I lit a match on the bedside table and fired the stubby candle I’d brought with me from the kitchen. She was covered with goosepimples, her arms, her legs.

“Where is he? Please … John.”

“He’s dead, Lise. He was killed at your party.”

“Your brother is dead, too. Isn’t he?”

“Yes, he’s dead, too.”

“What are we going to do?”

“I don’t know.”

She sniffled again and touched her lip.

“Who cares, anyway? Do you know?”

“When I found my brother dead, I cared then. And then, each time someone else died, maybe I didn’t care quite so much. Now I don’t know … I cared about finding you.”

She looked at me. Her eyes were wide, remote, vacant.

“I had to find you,” I said. “If you were my sister it was worth anything and I just wouldn’t stop looking until I found you.” I reached out and took her hand. Christ, who was she?

“Why?” she asked tonelessly, her hand limp and cold. “I don’t know who I am, I don’t know why I’m here, my husband is dead.” She slumped inside the heavy coat. “You kissed me in the sleigh. … And was it all worth it?’

“I don’t know.”

“Are you glad you found me?”

“I don’t know.”

“Why did you do it? What was the point?”

“My brother was dead.

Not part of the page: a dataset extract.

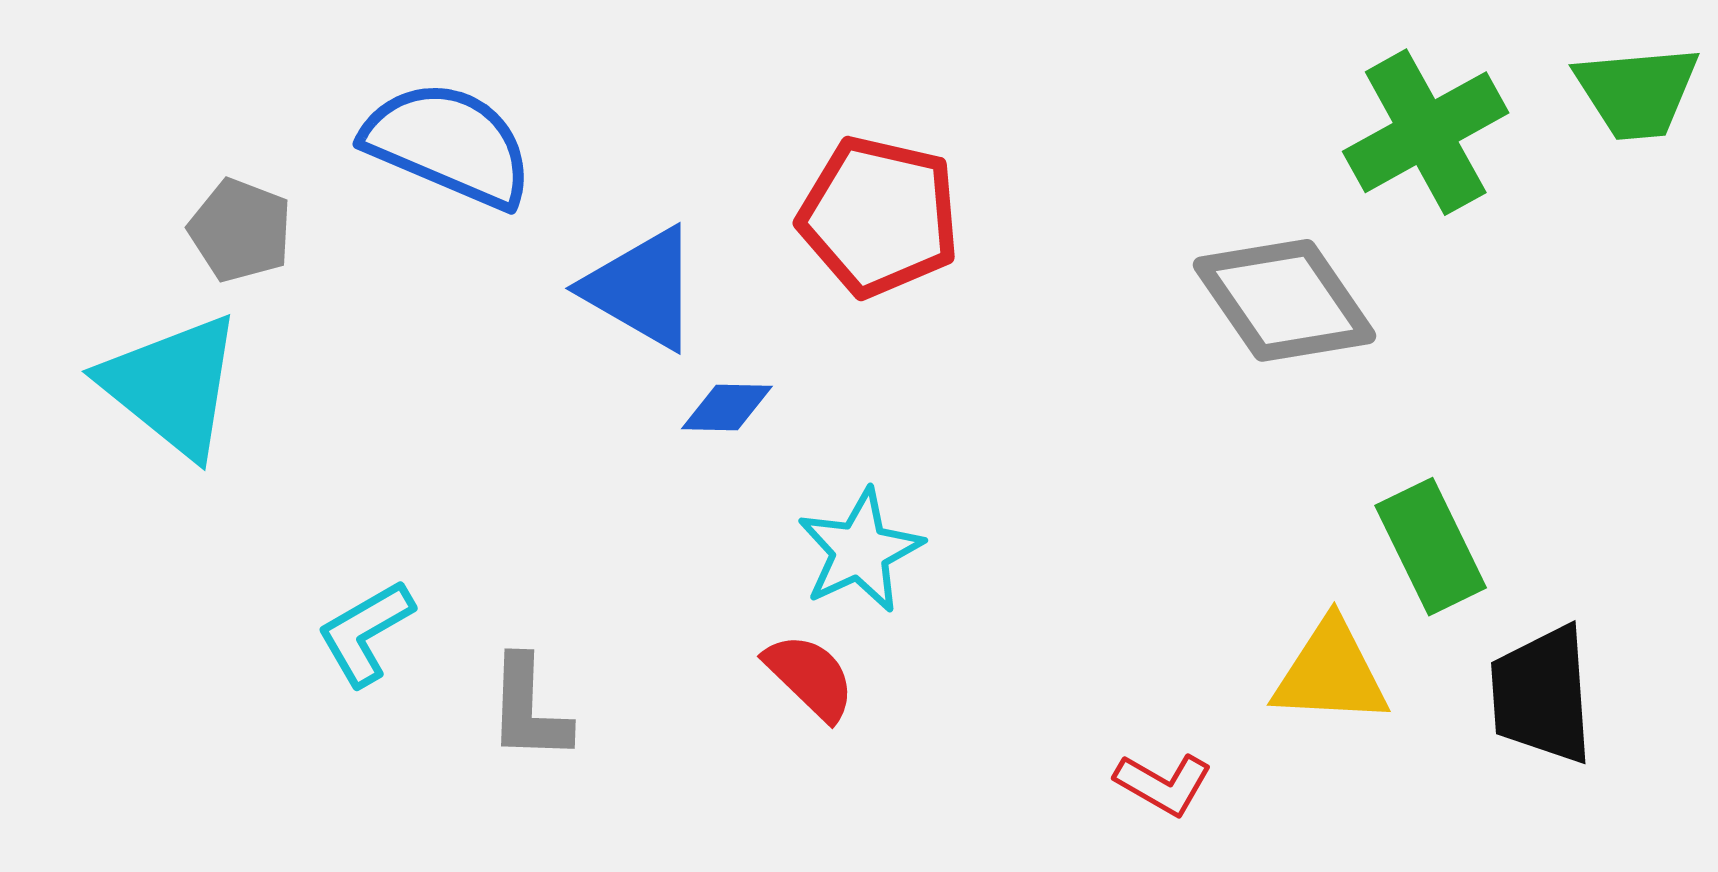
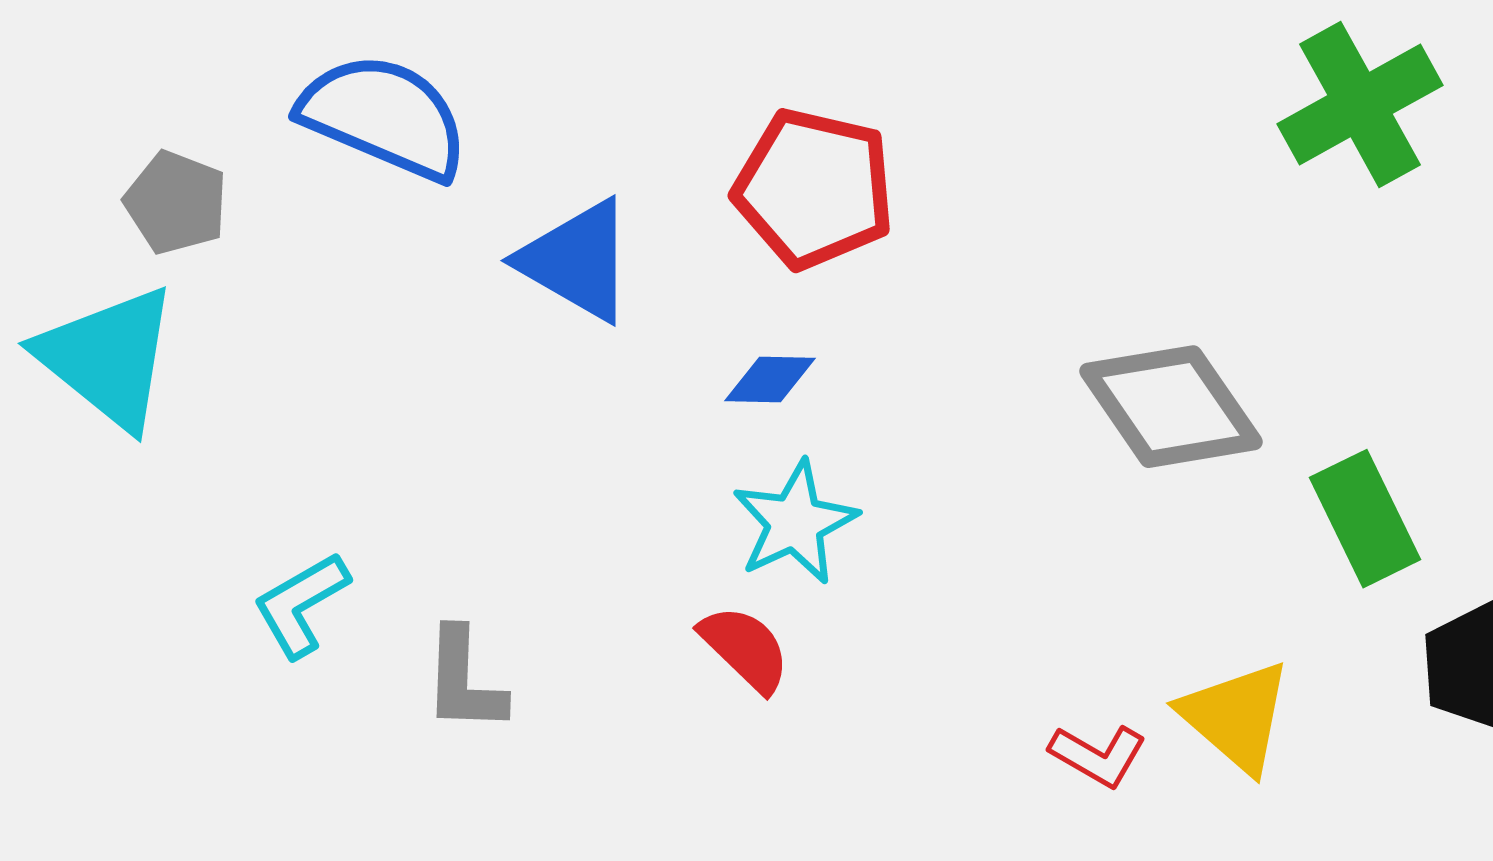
gray diamond: (1285, 300) -> (1171, 407), moved
blue diamond: (727, 407) -> (770, 380), moved
yellow triangle: (1331, 673) -> (1236, 717), moved, turned 38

And he had your photograph.”

“So was it worth it?”

“Are you my sister?”

There were tears on her cheeks, like icicles. “Maybe I never knew—”

“If you are, it was worth it.”

“Why would you kiss your sister that way?” She was watching the candle’s twitching flame.

“I couldn’t help it, that’s all.”

“Do you want to make love to me, then?”

“Yes … I don’t know, Lise.”

She pulled back the comforter and got into bed, lay straight beside me. She was ice-cold, quaking, rigid. There was no desire in me. I looked at her face, white, stark, staring at the ceiling. Her eyes were open, fixed like something in marble. She lay like a corpse, unnerving, inanimate. I leaned across her, felt her bare leg next to me, felt her breath on my neck. I blew out the candle. What a waste it all was. I kissed her cold, dead lips. I put my hand on her thighs, felt the smoothness and the wiry hair between her legs. A tremor shook her body.